Scheduler: continue scheduled run after one incoming throws an error

Hi all,

I have a question regarding schedulers—specifically what happens when one of the jobs (either Run Incoming or Run Outgoing) fails and throws an error.

Our situation

  • We have a scheduler that runs every night.

  • This scheduler contains approximately 10 consecutive jobs.

  • The first job runs an incoming configuration that retrieves a large number of products (around 100,000) from an external system.

  • Unfortunately, the API of this external system is unstable. Roughly half of the time, it returns a HTTP 404 error at a random point during execution.

  • We have contacted the API provider and they are working on performance improvements, but this is not expected to be resolved in the short term.

The problem

Because the error occurs at a random moment, Alumio may have already fetched 50%, 80%, or even 99% of the products before the API fails. However, when the error occurs:

  • The entire scheduler fails.

  • None of the downstream jobs in the scheduler are executed.

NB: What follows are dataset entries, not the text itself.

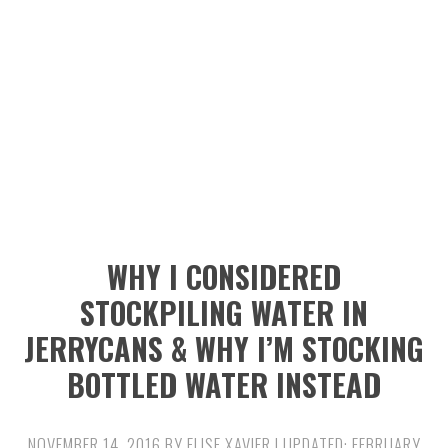
n
t
s
a
e
i
v
n
d
i
t
e
g
b
a
a
t
r
i
WHY I CONSIDERED
o
STOCKPILING WATER IN
n
JERRYCANS & WHY I’M STOCKING
BOTTLED WATER INSTEAD
NOVEMBER 14, 2016
BY
ELISE XAVIER
| UPDATED:
FEBRUARY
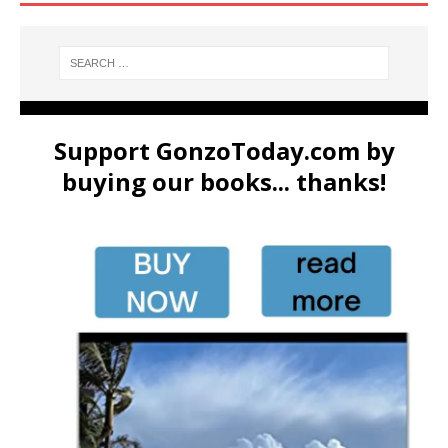
Support GonzoToday.com by
buying our books... thanks!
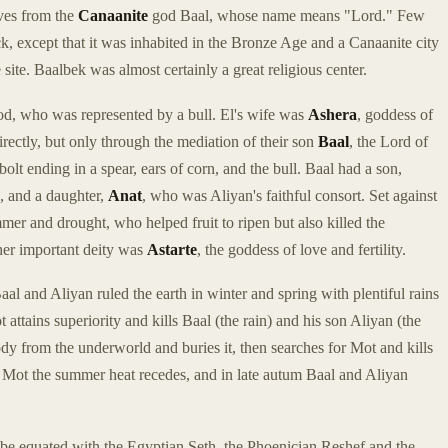
ves from the
Canaanite
god Baal, whose name means "Lord." Few
k, except that it was inhabited in the Bronze Age and a Canaanite city
site. Baalbek was almost certainly a great religious center.
god, who was represented by a bull. El's wife was
Ashera
, goddess of
rectly, but only through the mediation of their son
Baal
, the Lord of
olt ending in a spear, ears of corn, and the bull. Baal had a son,
, and a daughter,
Anat
, who was Aliyan's faithful consort. Set against
er and drought, who helped fruit to ripen but also killed the
ther important deity was
Astarte
, the goddess of love and fertility.
Baal and Aliyan ruled the earth in winter and spring with plentiful rains
ttains superiority and kills Baal (the rain) and his son Aliyan (the
body from the underworld and buries it, then searches for Mot and kills
of Mot the summer heat recedes, and in late autum Baal and Aliyan
 be equated with the Egyptian Seth, the Phoenician Reshef and the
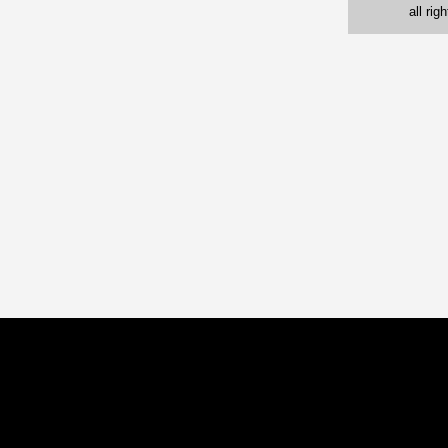
all ri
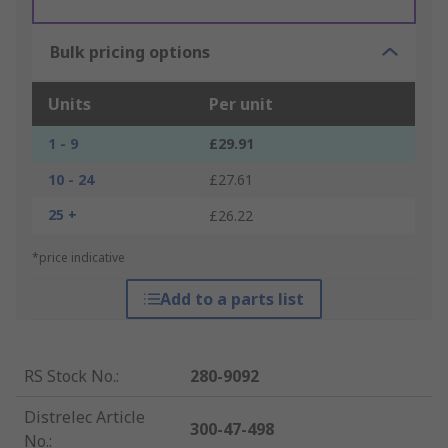
Bulk pricing options
Units
Per unit
1 - 9
£29.91
10 - 24
£27.61
25 +
£26.22
*price indicative
Add to a parts list
RS Stock No.
:
280-9092
Distrelec Article
300-47-498
No.
:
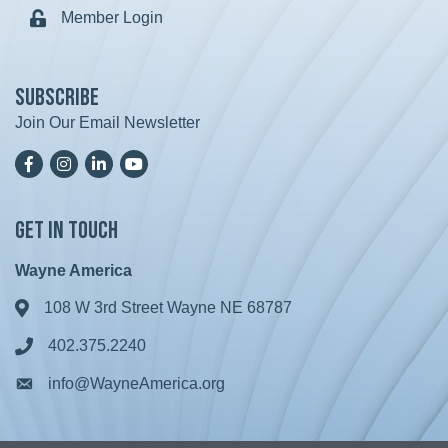
Member Login
Lock icon
Subscribe
Join Our Email Newsletter
Facebook
Instagram
LinkedIn
YoutTube
Get in Touch
Wayne America
108 W 3rd Street Wayne NE 68787
Address & Map
402.375.2240
Phone icon
info@WayneAmerica.org
Envelope icon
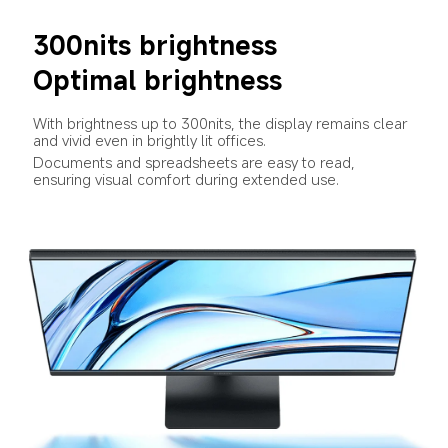
300nits brightness
Optimal brightness
With brightness up to 300nits, the display remains clear 
and vivid even in brightly lit offices.
Documents and spreadsheets are easy to read, 
ensuring visual comfort during extended use.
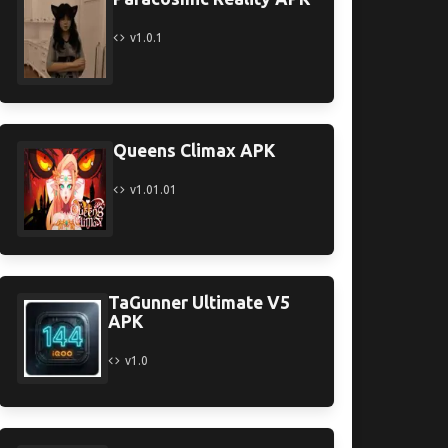
v1.0.1
Queens Climax APK
v1.01.01
TaGunner Ultimate V5
APK
v1.0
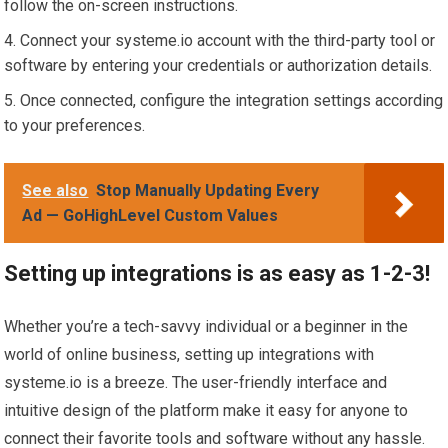
follow the on-screen instructions.
Connect your systeme.io account with the third-party tool or
software by entering your credentials or authorization details.
Once connected, configure the integration settings according
to your preferences.
See also
Stop Manually Updating Every
Ad — GoHighLevel Custom Values
Setting up integrations is as easy as 1-2-3!
Whether you’re a tech-savvy individual or a beginner in the
world of online business, setting up integrations with
systeme.io is a breeze. The user-friendly interface and
intuitive design of the platform make it easy for anyone to
connect their favorite tools and software without any hassle.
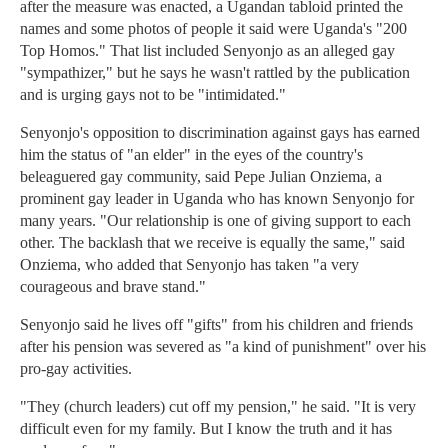
after the measure was enacted, a Ugandan tabloid printed the
names and some photos of people it said were Uganda's "200
Top Homos." That list included Senyonjo as an alleged gay
"sympathizer," but he says he wasn't rattled by the publication
and is urging gays not to be "intimidated."
Senyonjo's opposition to discrimination against gays has earned
him the status of "an elder" in the eyes of the country's
beleaguered gay community, said Pepe Julian Onziema, a
prominent gay leader in Uganda who has known Senyonjo for
many years. "Our relationship is one of giving support to each
other. The backlash that we receive is equally the same," said
Onziema, who added that Senyonjo has taken "a very
courageous and brave stand."
Senyonjo said he lives off "gifts" from his children and friends
after his pension was severed as "a kind of punishment" over his
pro-gay activities.
"They (church leaders) cut off my pension," he said. "It is very
difficult even for my family. But I know the truth and it has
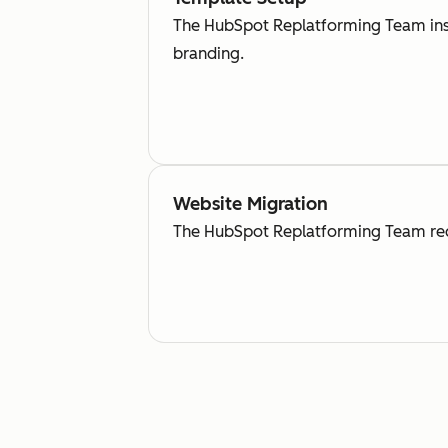
The HubSpot Replatforming Team inse
branding.
Website Migration
The HubSpot Replatforming Team recr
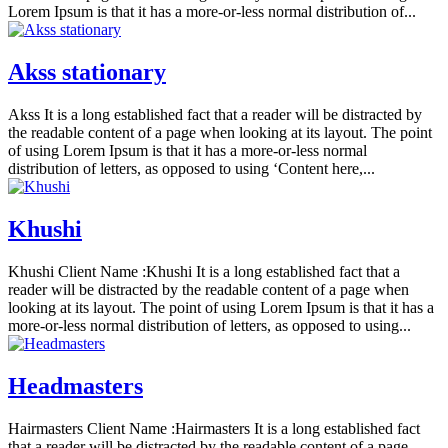
Lorem Ipsum is that it has a more-or-less normal distribution of...
Akss stationary
Akss It is a long established fact that a reader will be distracted by
the readable content of a page when looking at its layout. The point
of using Lorem Ipsum is that it has a more-or-less normal
distribution of letters, as opposed to using ‘Content here,...
Khushi
Khushi Client Name :Khushi It is a long established fact that a
reader will be distracted by the readable content of a page when
looking at its layout. The point of using Lorem Ipsum is that it has a
more-or-less normal distribution of letters, as opposed to using...
Headmasters
Hairmasters Client Name :Hairmasters It is a long established fact
that a reader will be distracted by the readable content of a page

  • The data that was successfully fetched before the error does not seem to be passed on.

My question

Is there a way to ensure that the products that were successfully fetched before the API returns a 404 are still processed and passed to the subsequent jobs in the scheduler?

At the moment, a partial failure causes the entire scheduler to collapse, and no data reaches the remaining jobs.

Thanks in advance for any insights!

Hi Ties,

Thank you for explaining the issue thoroughly.

The scheduler is responsible only for triggering the configured jobs according to the schedule. It has no awareness of, nor dependency on, the data being processed within those jobs.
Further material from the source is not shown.